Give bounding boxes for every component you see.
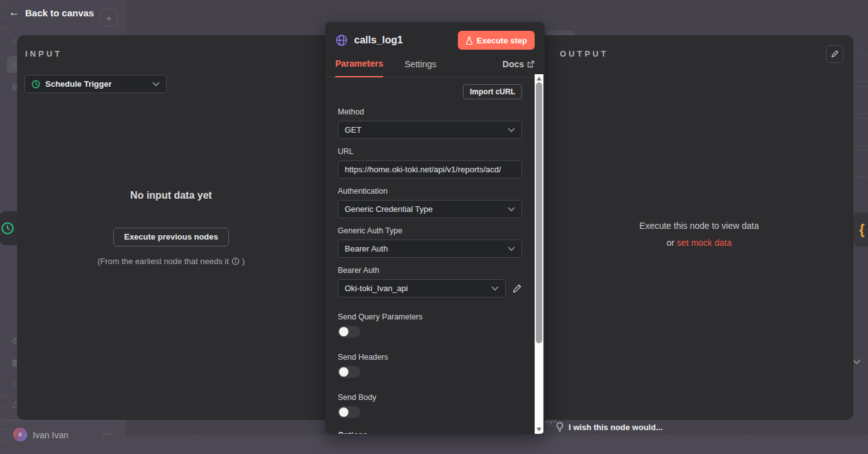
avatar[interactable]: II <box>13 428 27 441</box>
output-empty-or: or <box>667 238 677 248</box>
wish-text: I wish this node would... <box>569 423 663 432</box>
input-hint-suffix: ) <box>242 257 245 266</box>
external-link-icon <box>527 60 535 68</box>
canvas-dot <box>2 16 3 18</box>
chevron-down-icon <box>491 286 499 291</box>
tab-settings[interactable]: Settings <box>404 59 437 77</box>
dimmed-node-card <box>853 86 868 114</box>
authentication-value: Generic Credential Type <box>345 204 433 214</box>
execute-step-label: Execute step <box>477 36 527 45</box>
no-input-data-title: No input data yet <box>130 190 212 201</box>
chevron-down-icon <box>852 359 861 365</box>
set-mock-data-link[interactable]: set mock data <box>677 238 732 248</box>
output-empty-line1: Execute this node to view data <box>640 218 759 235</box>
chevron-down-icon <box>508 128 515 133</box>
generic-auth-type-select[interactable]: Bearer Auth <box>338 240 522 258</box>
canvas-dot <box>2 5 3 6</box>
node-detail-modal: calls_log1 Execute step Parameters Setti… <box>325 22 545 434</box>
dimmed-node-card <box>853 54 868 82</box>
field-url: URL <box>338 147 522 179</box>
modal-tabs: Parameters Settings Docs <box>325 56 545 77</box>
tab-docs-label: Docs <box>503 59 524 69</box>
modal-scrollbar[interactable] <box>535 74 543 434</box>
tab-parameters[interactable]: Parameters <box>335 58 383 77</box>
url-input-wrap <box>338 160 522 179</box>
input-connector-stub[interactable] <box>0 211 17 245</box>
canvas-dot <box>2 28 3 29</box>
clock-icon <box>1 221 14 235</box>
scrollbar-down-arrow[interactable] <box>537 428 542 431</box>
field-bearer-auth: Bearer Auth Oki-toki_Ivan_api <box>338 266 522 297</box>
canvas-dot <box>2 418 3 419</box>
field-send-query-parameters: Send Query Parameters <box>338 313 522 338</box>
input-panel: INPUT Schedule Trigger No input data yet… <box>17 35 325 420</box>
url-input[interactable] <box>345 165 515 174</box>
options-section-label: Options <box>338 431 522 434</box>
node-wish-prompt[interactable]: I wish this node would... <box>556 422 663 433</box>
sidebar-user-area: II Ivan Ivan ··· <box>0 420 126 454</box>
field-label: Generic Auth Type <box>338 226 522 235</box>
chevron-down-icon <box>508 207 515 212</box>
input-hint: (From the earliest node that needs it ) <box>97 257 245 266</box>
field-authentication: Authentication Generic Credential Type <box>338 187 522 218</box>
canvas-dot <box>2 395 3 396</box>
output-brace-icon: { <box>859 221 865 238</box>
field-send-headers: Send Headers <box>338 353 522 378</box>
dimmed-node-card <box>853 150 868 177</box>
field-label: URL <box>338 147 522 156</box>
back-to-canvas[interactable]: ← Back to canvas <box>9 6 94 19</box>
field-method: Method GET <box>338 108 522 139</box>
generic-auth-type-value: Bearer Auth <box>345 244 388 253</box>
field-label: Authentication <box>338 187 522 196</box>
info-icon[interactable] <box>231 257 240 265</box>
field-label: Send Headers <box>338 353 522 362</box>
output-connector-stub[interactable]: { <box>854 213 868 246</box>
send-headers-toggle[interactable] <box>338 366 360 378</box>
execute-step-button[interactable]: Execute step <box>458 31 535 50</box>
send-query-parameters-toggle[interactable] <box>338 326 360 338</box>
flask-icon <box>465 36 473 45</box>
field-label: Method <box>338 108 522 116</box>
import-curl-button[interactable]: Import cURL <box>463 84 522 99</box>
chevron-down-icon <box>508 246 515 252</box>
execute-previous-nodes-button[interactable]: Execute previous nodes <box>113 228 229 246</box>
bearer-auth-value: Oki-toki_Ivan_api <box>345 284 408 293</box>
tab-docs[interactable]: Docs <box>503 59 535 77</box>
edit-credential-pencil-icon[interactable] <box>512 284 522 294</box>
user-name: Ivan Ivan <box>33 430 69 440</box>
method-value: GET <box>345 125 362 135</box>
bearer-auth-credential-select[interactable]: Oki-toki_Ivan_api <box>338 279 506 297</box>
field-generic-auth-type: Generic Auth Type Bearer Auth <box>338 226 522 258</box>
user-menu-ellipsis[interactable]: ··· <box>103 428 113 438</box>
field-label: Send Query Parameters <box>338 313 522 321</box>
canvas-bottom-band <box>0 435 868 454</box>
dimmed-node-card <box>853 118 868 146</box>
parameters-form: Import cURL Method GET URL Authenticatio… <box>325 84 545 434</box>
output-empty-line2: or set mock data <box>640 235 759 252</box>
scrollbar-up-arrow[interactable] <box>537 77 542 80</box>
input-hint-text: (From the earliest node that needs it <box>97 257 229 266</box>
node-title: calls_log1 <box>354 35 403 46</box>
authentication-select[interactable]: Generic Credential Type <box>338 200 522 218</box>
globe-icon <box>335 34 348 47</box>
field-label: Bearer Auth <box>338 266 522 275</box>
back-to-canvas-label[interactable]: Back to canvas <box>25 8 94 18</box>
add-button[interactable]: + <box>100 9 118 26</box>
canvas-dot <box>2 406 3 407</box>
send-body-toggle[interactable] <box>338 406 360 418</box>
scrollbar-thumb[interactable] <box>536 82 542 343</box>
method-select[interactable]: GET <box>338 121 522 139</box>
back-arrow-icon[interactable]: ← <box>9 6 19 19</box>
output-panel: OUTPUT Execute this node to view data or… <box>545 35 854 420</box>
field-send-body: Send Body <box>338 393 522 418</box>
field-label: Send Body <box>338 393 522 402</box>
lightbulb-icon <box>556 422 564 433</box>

-- -- --

◆ What the task requires
Each record above is to be returned unchanged, while any picture it holds stays out.

◆ Answer to the exercise
Give bounding boxes for every component you see.
avatar[interactable]: II <box>13 428 27 441</box>
output-empty-or: or <box>667 238 677 248</box>
wish-text: I wish this node would... <box>569 423 663 432</box>
input-hint-suffix: ) <box>242 257 245 266</box>
external-link-icon <box>527 60 535 68</box>
canvas-dot <box>2 16 3 18</box>
chevron-down-icon <box>491 286 499 291</box>
tab-settings[interactable]: Settings <box>404 59 437 77</box>
dimmed-node-card <box>853 86 868 114</box>
authentication-value: Generic Credential Type <box>345 204 433 214</box>
execute-step-label: Execute step <box>477 36 527 45</box>
no-input-data-title: No input data yet <box>130 190 212 201</box>
chevron-down-icon <box>852 359 861 365</box>
set-mock-data-link[interactable]: set mock data <box>677 238 732 248</box>
output-empty-line1: Execute this node to view data <box>640 218 759 235</box>
chevron-down-icon <box>508 128 515 133</box>
generic-auth-type-select[interactable]: Bearer Auth <box>338 240 522 258</box>
canvas-dot <box>2 5 3 6</box>
node-detail-modal: calls_log1 Execute step Parameters Setti… <box>325 22 545 434</box>
dimmed-node-card <box>853 54 868 82</box>
field-url: URL <box>338 147 522 179</box>
modal-tabs: Parameters Settings Docs <box>325 56 545 77</box>
tab-docs-label: Docs <box>503 59 524 69</box>
modal-scrollbar[interactable] <box>535 74 543 434</box>
tab-parameters[interactable]: Parameters <box>335 58 383 77</box>
url-input-wrap <box>338 160 522 179</box>
input-connector-stub[interactable] <box>0 211 17 245</box>
canvas-dot <box>2 28 3 29</box>
clock-icon <box>1 221 14 235</box>
scrollbar-down-arrow[interactable] <box>537 428 542 431</box>
field-bearer-auth: Bearer Auth Oki-toki_Ivan_api <box>338 266 522 297</box>
canvas-dot <box>2 418 3 419</box>
field-send-query-parameters: Send Query Parameters <box>338 313 522 338</box>
input-panel: INPUT Schedule Trigger No input data yet… <box>17 35 325 420</box>
url-input[interactable] <box>345 165 515 174</box>
options-section-label: Options <box>338 431 522 434</box>
node-wish-prompt[interactable]: I wish this node would... <box>556 422 663 433</box>
sidebar-user-area: II Ivan Ivan ··· <box>0 420 126 454</box>
field-label: Generic Auth Type <box>338 226 522 235</box>
chevron-down-icon <box>508 207 515 212</box>
input-hint: (From the earliest node that needs it ) <box>97 257 245 266</box>
field-authentication: Authentication Generic Credential Type <box>338 187 522 218</box>
canvas-dot <box>2 395 3 396</box>
output-brace-icon: { <box>859 221 865 238</box>
field-send-headers: Send Headers <box>338 353 522 378</box>
dimmed-node-card <box>853 150 868 177</box>
field-label: URL <box>338 147 522 156</box>
back-to-canvas[interactable]: ← Back to canvas <box>9 6 94 19</box>
field-method: Method GET <box>338 108 522 139</box>
generic-auth-type-value: Bearer Auth <box>345 244 388 253</box>
field-label: Authentication <box>338 187 522 196</box>
info-icon[interactable] <box>231 257 240 265</box>
field-label: Send Headers <box>338 353 522 362</box>
output-connector-stub[interactable]: { <box>854 213 868 246</box>
send-headers-toggle[interactable] <box>338 366 360 378</box>
execute-step-button[interactable]: Execute step <box>458 31 535 50</box>
send-query-parameters-toggle[interactable] <box>338 326 360 338</box>
flask-icon <box>465 36 473 45</box>
field-label: Method <box>338 108 522 116</box>
import-curl-button[interactable]: Import cURL <box>463 84 522 99</box>
chevron-down-icon <box>508 246 515 252</box>
execute-previous-nodes-button[interactable]: Execute previous nodes <box>113 228 229 246</box>
bearer-auth-value: Oki-toki_Ivan_api <box>345 284 408 293</box>
tab-docs[interactable]: Docs <box>503 59 535 77</box>
edit-credential-pencil-icon[interactable] <box>512 284 522 294</box>
user-name: Ivan Ivan <box>33 430 69 440</box>
method-value: GET <box>345 125 362 135</box>
bearer-auth-credential-select[interactable]: Oki-toki_Ivan_api <box>338 279 506 297</box>
field-generic-auth-type: Generic Auth Type Bearer Auth <box>338 226 522 258</box>
user-menu-ellipsis[interactable]: ··· <box>103 428 113 438</box>
field-label: Send Query Parameters <box>338 313 522 321</box>
canvas-bottom-band <box>0 435 868 454</box>
dimmed-node-card <box>853 118 868 146</box>
parameters-form: Import cURL Method GET URL Authenticatio… <box>325 84 545 434</box>
output-empty-line2: or set mock data <box>640 235 759 252</box>
scrollbar-up-arrow[interactable] <box>537 77 542 80</box>
input-hint-text: (From the earliest node that needs it <box>97 257 229 266</box>
node-title: calls_log1 <box>354 35 403 46</box>
authentication-select[interactable]: Generic Credential Type <box>338 200 522 218</box>
globe-icon <box>335 34 348 47</box>
field-label: Bearer Auth <box>338 266 522 275</box>
back-to-canvas-label[interactable]: Back to canvas <box>25 8 94 18</box>
add-button[interactable]: + <box>100 9 118 26</box>
canvas-dot <box>2 406 3 407</box>
send-body-toggle[interactable] <box>338 406 360 418</box>
scrollbar-thumb[interactable] <box>536 82 542 343</box>
method-select[interactable]: GET <box>338 121 522 139</box>
back-arrow-icon[interactable]: ← <box>9 6 19 19</box>
output-panel: OUTPUT Execute this node to view data or… <box>545 35 854 420</box>
field-send-body: Send Body <box>338 393 522 418</box>
field-label: Send Body <box>338 393 522 402</box>
lightbulb-icon <box>556 422 564 433</box>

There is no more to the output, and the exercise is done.